IO: One of the questions that I believe was asked at the session was what should be the role of the public sector but I'd like to turn it around and say what should the role of the private sector be?

RM: Well, the private sector can play a very important role in providing innovation and attempt new models of care and also can be a goad to the system to provide more transparency and visibility so for example the financial aspects of the private health system are readily visible. There are published statistics on the economics of private health in terms of premium numbers, people's coverage, the financial performance of the various entities, but that's only one aspect.

What we don't have is any of that substantial and coherent information across the public sector for policy making decisions. Perhaps more importantly across all of the sectors is how do we get to a valuable information about patient outcomes for the sectors. All of them. And in that regard the private sector has a very significant role to play I believe in trying to support more and more transparency around patient outcomes and about the quality of health services that citizens receive.

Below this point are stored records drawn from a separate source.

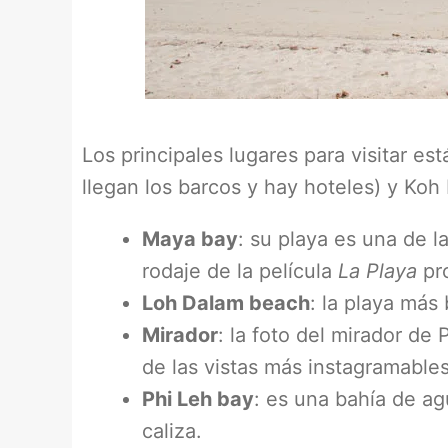
Los principales lugares para visitar e
llegan los barcos y hay hoteles) y Koh 
Maya bay
: su playa es una de l
rodaje de la película
La Playa
pro
Loh Dalam beach
: la playa más
Mirador
: la foto del mirador de
de las vistas más instagramables
Phi Leh bay
: es una bahía de ag
caliza.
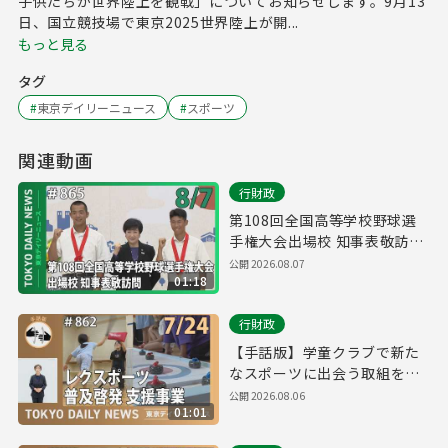
子供たちが世界陸上を観戦」についてお知らせします。9月13
日、国立競技場で東京2025世界陸上が開...
もっと見る
タグ
#
東京デイリーニュース
#
スポーツ
関連動画
行財政
第108回全国高等学校野球選
手権大会出場校 知事表敬訪問
（令和8年8月7日 東京デイリ
公開
2026.08.07
01:18
ーニュース No.865）
行財政
【手話版】学童クラブで新た
なスポーツに出会う取組を開
始！（令和8年7月24日 東京デ
公開
2026.08.06
01:01
イリーニュース No.862）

I think the gist of the session, which was important was that the system of the future is challenged by chronic disease. We have a very successful history of health system development but it's dealt largely with acute and infectious disease in historical terms. The challenge of the future is to do still good work in relation to acute disease but do more and more and more with the swamping challenge of chronic disease as lifestyle diseases such as obesity, diabetes, heart disease, renal disease and our aging demographic all interact to create a very significant system for a system that has grown out of an acute disease history and that is a very very significant challenge.

IO: Do you think that the government is trying to address these issues or do you think that they're providing more impediments than they are you know, assistance.

RM: We've got seven or eight governments involved in health in Australia. We have a range of sectors and I think one of the things that we need to do is think very carefully about what is our governance structure for our health system in a nation of 20 million people facing these enormous challenges in the future.

IO: Too many cooks spoiling the broth? [Laughter]

RM: I think we need to think clearly about exactly what is the most effective and efficient system that we might have in coming decades.